In an effort to put an end to open defecation, Google and the Indian government have teamed up to map public toilets in India to help citizens locate usable ones near them.

Indian Prime Minister Narendra Modi has vowed to build more than 12 million toilets across India by 2019 as a part of his ambitious Swachh Bharat (Clean India) mission. But building toilets is the easy part — convincing people to use them is the real challenge. There is still a long way to go in terms of educating people about hygiene.

Not to mention, maintaining a public toilet clean and usable takes work, and sometimes you aren't able to find one when you need it most.

Now, Google and India's Ministry of Urban Development have developed a toilet locator tool within Google Maps that offers the location, address and opening hours of a few thousand communal and public toilets in the Indian capital Delhi and a few other cities.

The initiative launched in New Delhi and the state of Madhya Pradesh on December 22, and soon will be expanded to other places in India. Toilet locations are marked “swachh public toilet” on Google Maps. Each restroom also includes a description of if it is free to use, what kind of toilet it is (a squat toilet or a western-style pot), and a star rating to help users locate the cleaner ones.

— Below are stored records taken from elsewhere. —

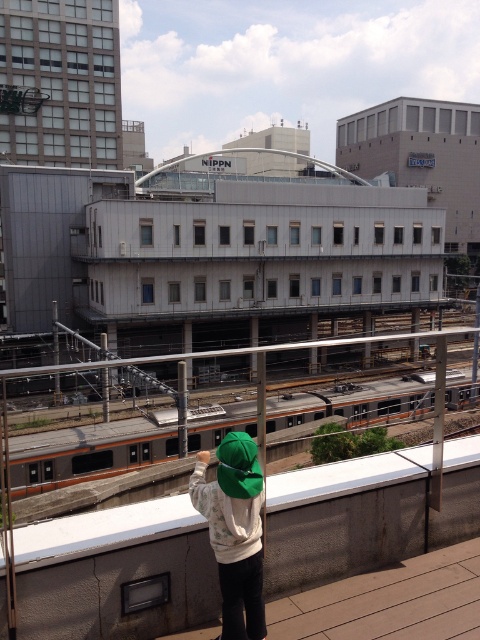 You are a delivery drone operator. Your drone needs to fly from the orange metallic train at center to the green fabric cap at center. Given that the drone can only travel 20 meters, will it be able to complete the journey?

The orange metallic train at center is 31.00 meters from the green fabric cap at center. Since the drone can only travel 20 meters, it will not be able to complete the journey between the orange metallic train at center and the green fabric cap at center.

You are a photographer trying to capture a photo of the orange metallic train at center and the green fabric cap at center in the same frame. Based on their sizes in the image, which object would appear larger in your photo?

The orange metallic train at center appears much larger than the green fabric cap at center in the image, so it would be the larger object in the photo. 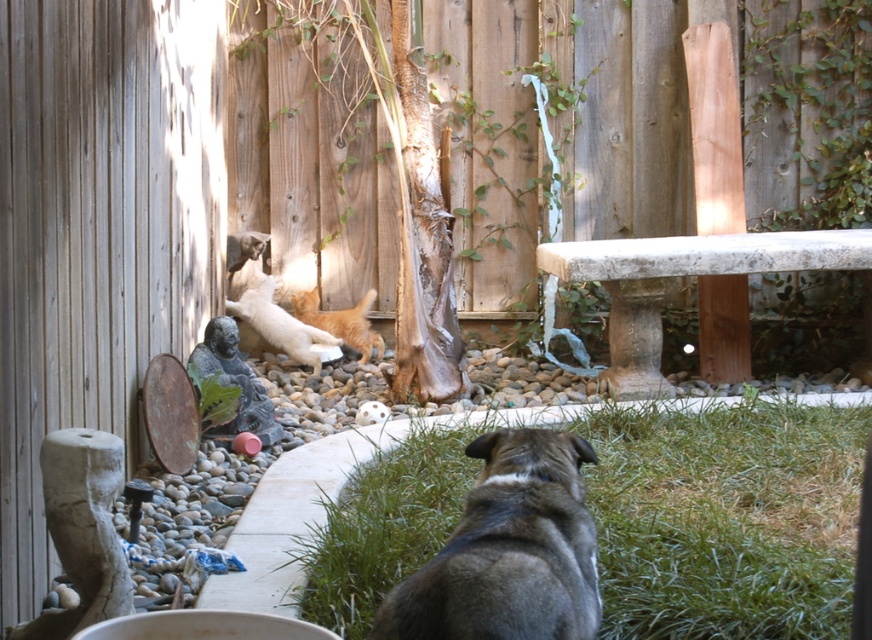 You are a drone operator trying to capture a photo of the white cloth or ribbon on the small tree trunk in the center. Your drone is currently hovering at point (508,550). Is this point on the brown fur dog at lower center or somewhere else?

The point (508,550) is on the brown fur dog at lower center, so the drone is currently hovering over the dog and not the tree trunk. Adjust the drone to move towards the center to capture the ribbon on the tree trunk.

You are a photographer trying to capture the fluffy orange cat at center and the brown fur dog at lower center in the same frame. From the perspective of the photographer, which animal is on the right side?

The brown fur dog at lower center is on the right side of the fluffy orange cat at center, so from the photographer perspective, the brown fur dog at lower center is on the right side. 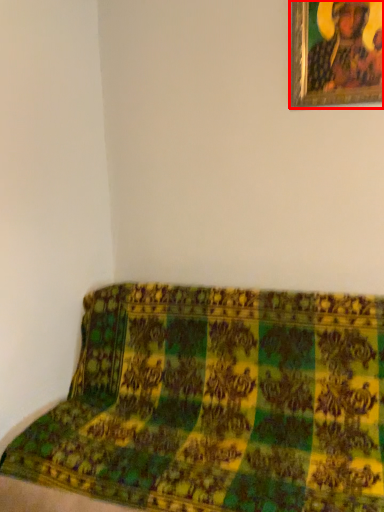 Question: In this image, where is picture frame (annotated by the red box) located relative to furniture?

Choices:
 (A) right
 (B) left

Answer: (A) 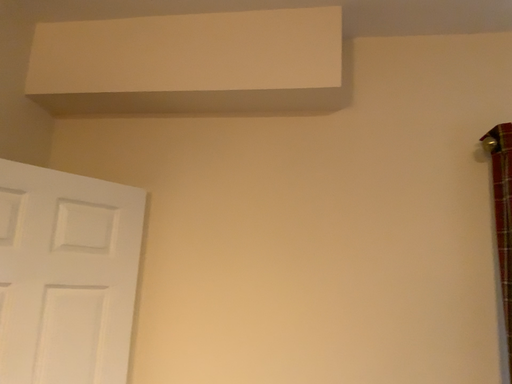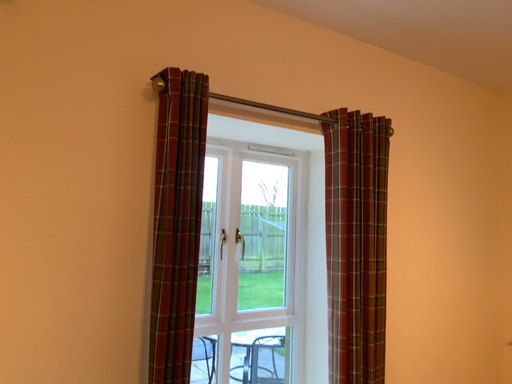 Question: Which way did the camera rotate in the video?

Choices:
 (A) rotated right
 (B) rotated left

Answer: (A) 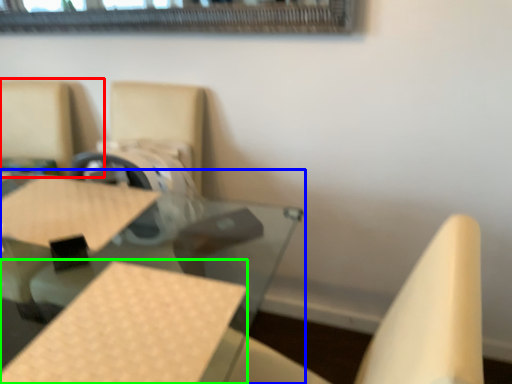 Question: Which object is the closest to the chair (highlighted by a red box)? Choose among these: table (highlighted by a blue box) or plywood (highlighted by a green box).

Choices:
 (A) table
 (B) plywood

Answer: (A) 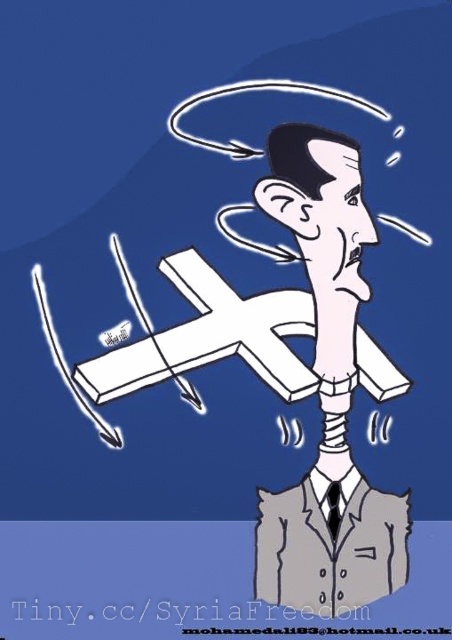 You are an assistant analyzing the image. The gray suit at center has a specific coordinate point marked as point (326, 394). What does this point indicate about the position of the gray suit at center?

The point (326, 394) marks the gray suit at center, indicating its central position in the image.

You are an assistant helping to organize a costume party. You see two suits in the image, the gray suit at center and the gray fabric business suit at center. Which one is positioned to the left?

The gray suit at center is positioned to the left of the gray fabric business suit at center.

In the scene shown: You are an artist analyzing this image. You notice the white matte cross at center and the gray fabric business suit at center. Which object is positioned higher in the image?

The white matte cross at center is above the gray fabric business suit at center, so it is positioned higher in the image. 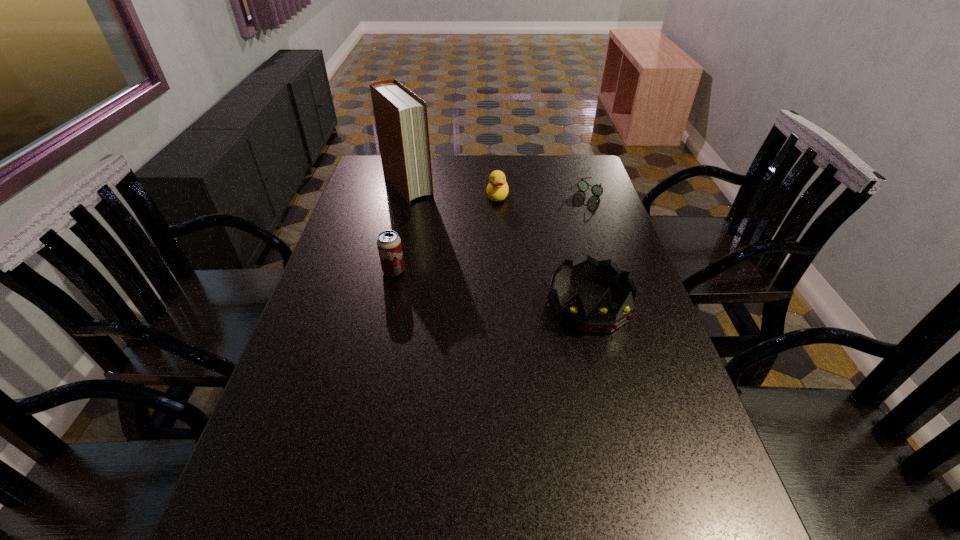 Locate an element on the screen. The width and height of the screenshot is (960, 540). free space in the image that satisfies the following two spatial constraints: 1. on the front side of the spectacles; 2. on the right side of the duckling is located at coordinates (497, 198). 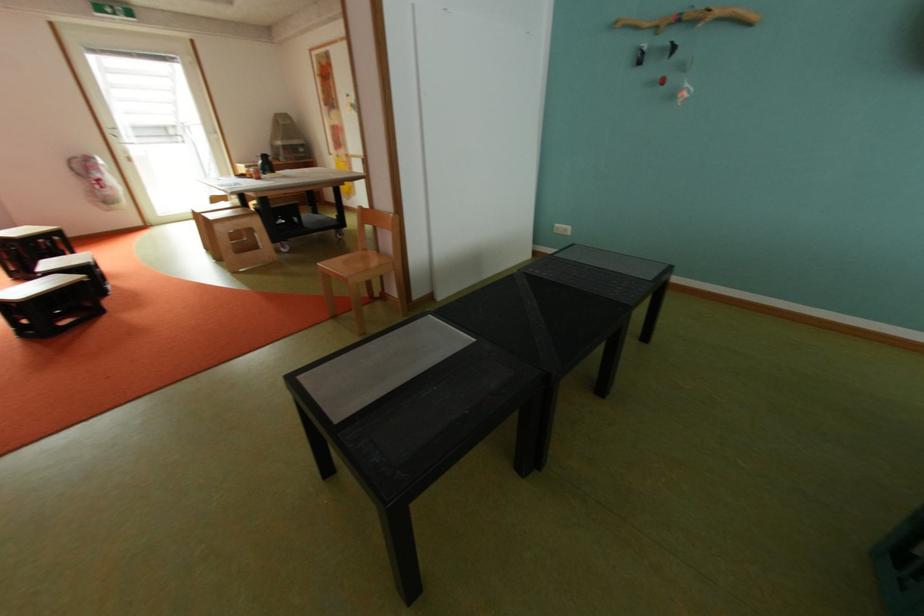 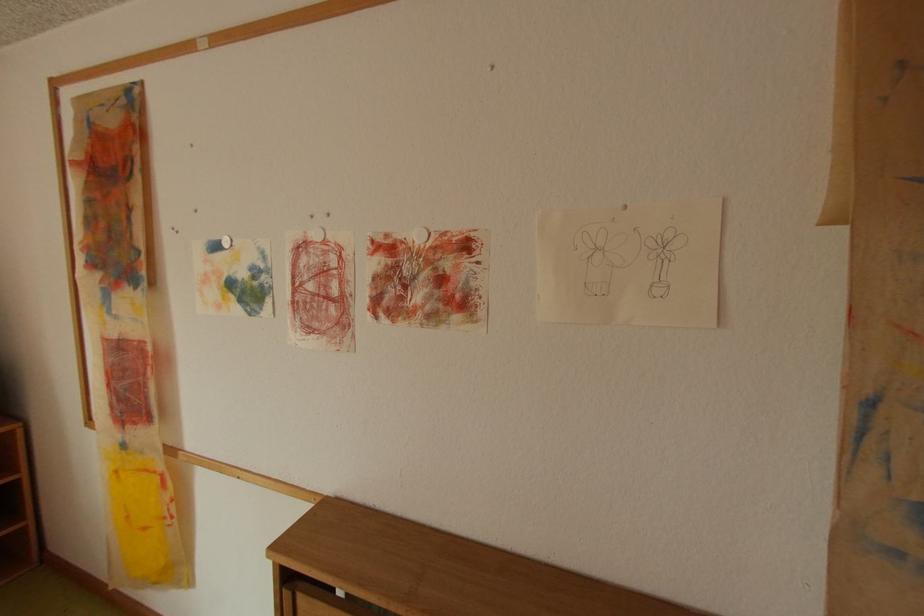 Where in the second image is the point corresponding to (x=357, y=95) from the first image?

(225, 246) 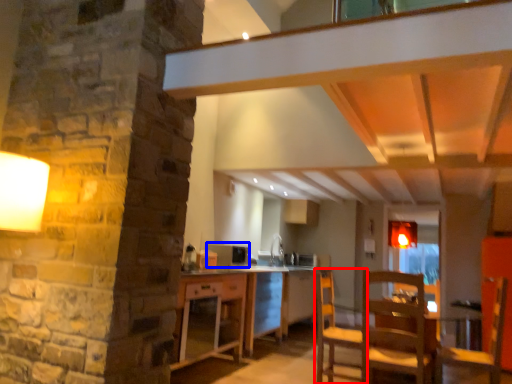 Question: Which object appears closest to the camera in this image, chair (highlighted by a red box) or appliance (highlighted by a blue box)?

Choices:
 (A) chair
 (B) appliance

Answer: (A) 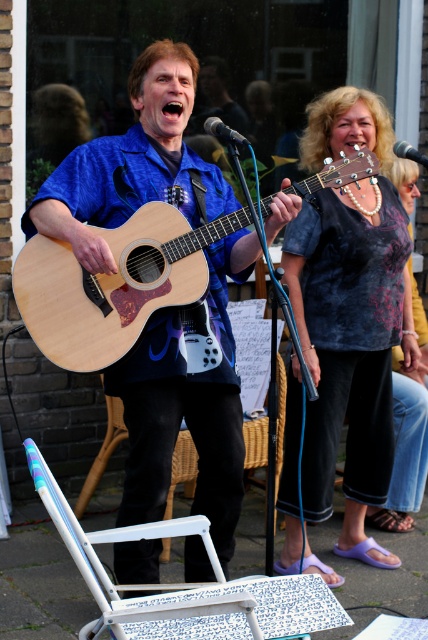 You are a photographer trying to capture the performer holding the matte wood guitar at center and the metallic silver microphone at upper center. Which object should you focus on first if you want to photograph them in order from closest to farthest from the camera?

The matte wood guitar at center is positioned under the metallic silver microphone at upper center, meaning the guitar is closer to the camera. Therefore, you should focus on the matte wood guitar at center first, followed by the metallic silver microphone at upper center.

You are a photographer standing in front of the performers. You want to take a photo that focuses on the matte wood guitar at center while keeping the metallic silver microphone at center in the background. Is the current arrangement suitable for this?

The matte wood guitar at center is closer to the viewer than the metallic silver microphone at center, so the current arrangement is suitable for focusing on the matte wood guitar at center while having the metallic silver microphone at center in the background.

Looking at this image, you are standing at the origin point of the coordinate system in the image. There are two points marked in the scene. Which point is closer to you, point (205, 400) or point (403, 140)?

Point (205, 400) is closer to you because it is in front of point (403, 140).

Some Indians poked fun at the initiative:

While on the news site Quartz India, Ananya Bhattacharya cautioned for people to treat the potential of the feature realistically:

It would be naive to think Google’s efforts will change attitudes and rectify India’s sanitation troubles altogether, especially since nearly 900 million Indians don’t have access to the internet, which is necessary to view the map. But for those who want and are able to reach a nearby toilet, the maps could prove to be a real asset.

As open defecation is an issue elsewhere in the world, it will be interesting to see if Google Maps implements this feature globally.